The Economist's realism about the economics of immigration principally stems from having at least heard of the National Academy of Science's 1997 study The New Americans, which aimed to summarize the consensus among labor economists. The Economist describes the NAS finding that the net aggregate macroeconomic benefit to the native-born was "around $10 billion" (actually $1-$10 billion) as "quite a modest sum when set against an $8 trillion economy."  This is probably not British understatement but innumeracy.  A benefit of 0.1% can only be described as nugatory—and the NAS finding as devastating for current policy and its supporters.

More devastating, in fact, than the Economist apparently realizes.  The NAS study elsewhere found that the fiscal costs of the immigrant presence more than wiped out any macroeconomic gain. America is not merely being transformed for nothing—it is paying for the privilege.  But, hey, none of these figures have ever been reported in the Wall Street Journal at all. One cheer, at least, for the Economist.

Again, the Economist does report the NAS finding that immigration costs every native-born family in California $1200 extra in taxes per year.
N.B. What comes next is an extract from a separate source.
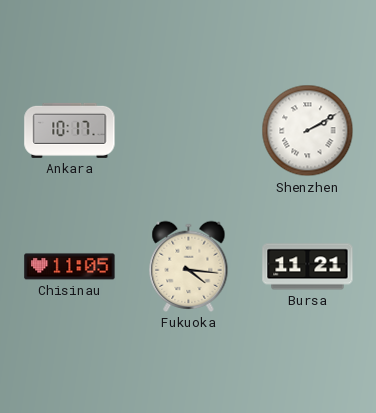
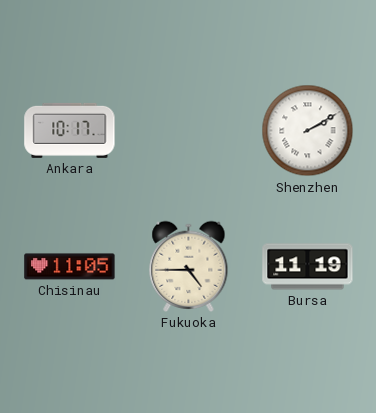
Fukuoka: 4:16 -> 4:45
Bursa: 11:21 -> 11:19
Admittedly, it flubs up the analysis, arguing "the methodology is flawed" because tax-paying immigrant children will moderate this loss eventually (but the NAS was reporting on a specific year) and citing UC-Berkeley economist Ronald Lee's much-touted estimate that immigrants are worth an average $80,000 net in taxes over their lifetimes (but this assumed a massive tax increase to bail out Social Security—otherwise they're still a net loss.)  Still, that amazing California cost is there, in print. Revolutions have started over less.
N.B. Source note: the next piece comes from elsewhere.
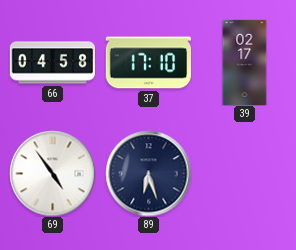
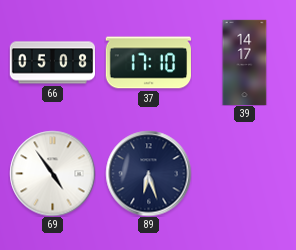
66: 04:58 -> 05:08
39: 02:17 -> 14:17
The Economist survey is also helpful, again inadvertently, in suggesting why the NAS report has not started a revolution—yet. It leans heavily on the sinister figure of RAND Corporation economist James P. Smith, who in his role as chairman of the NAS study oversaw the single most misleading press release I've ever seen in nearly thirty years of professional journalism.  It is entirely because of this press release (with a little help from the idleness, stupidity and bias of the media—but what else is new?) that even opponents of immigration policy think the NAS found massive economic gains from immigration, whereas in fact it found the exact opposite. Dr Smith has recently produced Pollyannaish figures, not yet available to colleagues, that allegedly show that the established decline in relative education levels among immigrants has halted—achieved, apparently, by the trick of not counting the backlog of Green card applicants, many of them known to be illegal immigrants already here.

The Economist features this revealing quote from Smith: "Yes, one-third of my country will claim Asian or Hispanic roots by 2050 [i.e. bear no relation to the historic American nation]. But most of that one-third will also be something else [i.e. the ethnic situation will be even more confused]. And our kids will live in that world. We will not." [Italics added].

Just our kids, eh?  Oh, well—that's O.K. then. Isn't it?